Exercise requirements. Copy out the lines of the records below, and only those lines, from the one with "Titres des sujets et contenu des messages" through the one with "i Hocamız İmam lojmana yerleşmiş olsun.", exactly as they appear.

Material shown.

-=-=-=-=-

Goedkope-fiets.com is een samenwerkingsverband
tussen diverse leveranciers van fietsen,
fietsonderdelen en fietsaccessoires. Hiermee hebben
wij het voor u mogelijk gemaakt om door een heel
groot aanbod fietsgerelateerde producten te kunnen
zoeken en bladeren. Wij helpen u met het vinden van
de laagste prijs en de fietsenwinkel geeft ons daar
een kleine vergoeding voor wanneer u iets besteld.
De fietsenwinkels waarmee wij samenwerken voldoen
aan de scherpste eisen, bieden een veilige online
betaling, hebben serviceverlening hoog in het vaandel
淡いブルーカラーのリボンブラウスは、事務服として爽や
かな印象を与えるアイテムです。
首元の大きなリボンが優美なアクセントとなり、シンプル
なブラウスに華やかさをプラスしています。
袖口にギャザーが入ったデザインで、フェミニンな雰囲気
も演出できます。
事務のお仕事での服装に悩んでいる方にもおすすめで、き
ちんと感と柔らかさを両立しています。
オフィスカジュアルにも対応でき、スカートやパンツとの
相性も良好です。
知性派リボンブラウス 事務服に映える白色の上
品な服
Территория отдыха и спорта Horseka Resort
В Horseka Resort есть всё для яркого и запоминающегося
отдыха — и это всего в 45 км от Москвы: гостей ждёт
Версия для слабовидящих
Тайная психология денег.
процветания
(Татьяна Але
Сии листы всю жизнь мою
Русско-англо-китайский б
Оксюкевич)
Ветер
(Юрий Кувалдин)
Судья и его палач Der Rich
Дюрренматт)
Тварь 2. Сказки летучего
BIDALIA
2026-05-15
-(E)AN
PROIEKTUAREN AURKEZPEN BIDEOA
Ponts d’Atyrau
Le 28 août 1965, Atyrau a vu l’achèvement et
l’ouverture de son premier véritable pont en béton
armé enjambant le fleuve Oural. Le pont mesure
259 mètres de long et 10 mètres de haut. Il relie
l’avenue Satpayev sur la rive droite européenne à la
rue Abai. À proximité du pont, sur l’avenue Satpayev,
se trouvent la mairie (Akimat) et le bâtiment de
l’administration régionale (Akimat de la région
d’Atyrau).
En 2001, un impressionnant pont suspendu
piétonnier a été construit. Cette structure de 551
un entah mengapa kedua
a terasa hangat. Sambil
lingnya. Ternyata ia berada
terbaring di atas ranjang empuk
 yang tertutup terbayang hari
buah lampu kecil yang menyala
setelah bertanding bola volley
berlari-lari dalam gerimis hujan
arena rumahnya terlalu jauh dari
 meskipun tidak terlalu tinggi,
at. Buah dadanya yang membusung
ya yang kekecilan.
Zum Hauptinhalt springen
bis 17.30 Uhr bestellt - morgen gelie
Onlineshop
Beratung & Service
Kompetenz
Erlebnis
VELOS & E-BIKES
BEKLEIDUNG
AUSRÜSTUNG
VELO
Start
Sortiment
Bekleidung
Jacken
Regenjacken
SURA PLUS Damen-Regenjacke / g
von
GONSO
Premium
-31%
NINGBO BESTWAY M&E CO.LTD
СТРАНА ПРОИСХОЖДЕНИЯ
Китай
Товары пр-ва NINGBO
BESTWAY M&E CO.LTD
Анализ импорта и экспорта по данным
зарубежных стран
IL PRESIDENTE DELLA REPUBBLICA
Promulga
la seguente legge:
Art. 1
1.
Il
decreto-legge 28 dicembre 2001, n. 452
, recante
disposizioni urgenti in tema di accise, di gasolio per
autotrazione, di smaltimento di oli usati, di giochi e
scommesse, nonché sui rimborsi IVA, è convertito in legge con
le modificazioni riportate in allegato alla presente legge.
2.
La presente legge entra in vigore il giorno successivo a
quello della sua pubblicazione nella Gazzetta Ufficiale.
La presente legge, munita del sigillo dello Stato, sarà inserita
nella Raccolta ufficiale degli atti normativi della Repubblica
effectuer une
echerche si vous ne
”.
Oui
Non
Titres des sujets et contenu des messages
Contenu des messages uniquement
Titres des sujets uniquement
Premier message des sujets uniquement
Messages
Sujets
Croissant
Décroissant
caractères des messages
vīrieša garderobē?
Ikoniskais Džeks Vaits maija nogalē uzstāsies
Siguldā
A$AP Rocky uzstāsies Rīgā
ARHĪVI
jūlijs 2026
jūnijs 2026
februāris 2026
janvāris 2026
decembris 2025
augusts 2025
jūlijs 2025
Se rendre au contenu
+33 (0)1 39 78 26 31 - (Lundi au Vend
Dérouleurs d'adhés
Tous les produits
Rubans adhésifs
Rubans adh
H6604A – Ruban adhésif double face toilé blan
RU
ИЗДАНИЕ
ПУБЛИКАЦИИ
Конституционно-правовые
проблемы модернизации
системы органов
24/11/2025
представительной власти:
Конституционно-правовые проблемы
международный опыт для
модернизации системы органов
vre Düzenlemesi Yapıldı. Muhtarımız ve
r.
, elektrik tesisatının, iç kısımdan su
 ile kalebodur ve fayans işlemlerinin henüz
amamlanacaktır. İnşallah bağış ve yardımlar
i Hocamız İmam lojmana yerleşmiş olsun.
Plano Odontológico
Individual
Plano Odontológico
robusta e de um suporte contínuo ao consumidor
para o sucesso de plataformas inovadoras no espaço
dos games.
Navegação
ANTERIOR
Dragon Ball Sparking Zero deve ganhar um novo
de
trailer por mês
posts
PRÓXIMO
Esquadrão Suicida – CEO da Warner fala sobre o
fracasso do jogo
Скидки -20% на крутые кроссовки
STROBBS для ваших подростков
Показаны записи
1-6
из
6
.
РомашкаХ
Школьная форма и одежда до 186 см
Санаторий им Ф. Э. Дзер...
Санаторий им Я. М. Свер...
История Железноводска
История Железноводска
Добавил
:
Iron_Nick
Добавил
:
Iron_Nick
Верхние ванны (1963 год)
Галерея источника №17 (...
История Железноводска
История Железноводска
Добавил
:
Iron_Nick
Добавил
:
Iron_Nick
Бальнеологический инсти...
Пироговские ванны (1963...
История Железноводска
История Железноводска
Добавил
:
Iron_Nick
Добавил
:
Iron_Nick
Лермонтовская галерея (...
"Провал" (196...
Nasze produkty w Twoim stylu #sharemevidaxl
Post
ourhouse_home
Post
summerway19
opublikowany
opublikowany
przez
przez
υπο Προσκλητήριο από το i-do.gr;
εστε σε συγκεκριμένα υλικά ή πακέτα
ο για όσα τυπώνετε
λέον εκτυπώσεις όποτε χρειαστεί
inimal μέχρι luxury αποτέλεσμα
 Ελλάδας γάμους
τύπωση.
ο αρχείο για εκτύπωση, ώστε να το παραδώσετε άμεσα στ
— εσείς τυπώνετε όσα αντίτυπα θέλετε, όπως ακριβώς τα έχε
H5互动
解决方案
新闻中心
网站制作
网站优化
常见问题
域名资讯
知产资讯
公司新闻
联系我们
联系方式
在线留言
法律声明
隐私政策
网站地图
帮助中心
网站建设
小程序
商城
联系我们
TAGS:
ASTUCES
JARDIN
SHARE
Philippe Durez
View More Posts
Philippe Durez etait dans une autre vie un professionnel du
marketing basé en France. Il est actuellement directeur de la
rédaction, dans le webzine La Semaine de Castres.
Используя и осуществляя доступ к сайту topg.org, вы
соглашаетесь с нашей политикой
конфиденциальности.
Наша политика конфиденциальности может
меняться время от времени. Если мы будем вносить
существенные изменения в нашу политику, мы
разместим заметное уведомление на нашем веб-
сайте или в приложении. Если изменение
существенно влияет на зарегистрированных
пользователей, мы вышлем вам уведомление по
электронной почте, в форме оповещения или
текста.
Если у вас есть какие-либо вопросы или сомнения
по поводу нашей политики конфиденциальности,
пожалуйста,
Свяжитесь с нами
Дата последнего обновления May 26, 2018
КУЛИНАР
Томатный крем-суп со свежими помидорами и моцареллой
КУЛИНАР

-=-=-=-=-

Written answer.
Titres des sujets et contenu des messages
Contenu des messages uniquement
Titres des sujets uniquement
Premier message des sujets uniquement
Messages
Sujets
Croissant
Décroissant
caractères des messages
vīrieša garderobē?
Ikoniskais Džeks Vaits maija nogalē uzstāsies
Siguldā
A$AP Rocky uzstāsies Rīgā
ARHĪVI
jūlijs 2026
jūnijs 2026
februāris 2026
janvāris 2026
decembris 2025
augusts 2025
jūlijs 2025
Se rendre au contenu
+33 (0)1 39 78 26 31 - (Lundi au Vend
Dérouleurs d'adhés
Tous les produits
Rubans adhésifs
Rubans adh
H6604A – Ruban adhésif double face toilé blan
RU
ИЗДАНИЕ
ПУБЛИКАЦИИ
Конституционно-правовые
проблемы модернизации
системы органов
24/11/2025
представительной власти:
Конституционно-правовые проблемы
международный опыт для
модернизации системы органов
vre Düzenlemesi Yapıldı. Muhtarımız ve
r.
, elektrik tesisatının, iç kısımdan su
 ile kalebodur ve fayans işlemlerinin henüz
amamlanacaktır. İnşallah bağış ve yardımlar
i Hocamız İmam lojmana yerleşmiş olsun.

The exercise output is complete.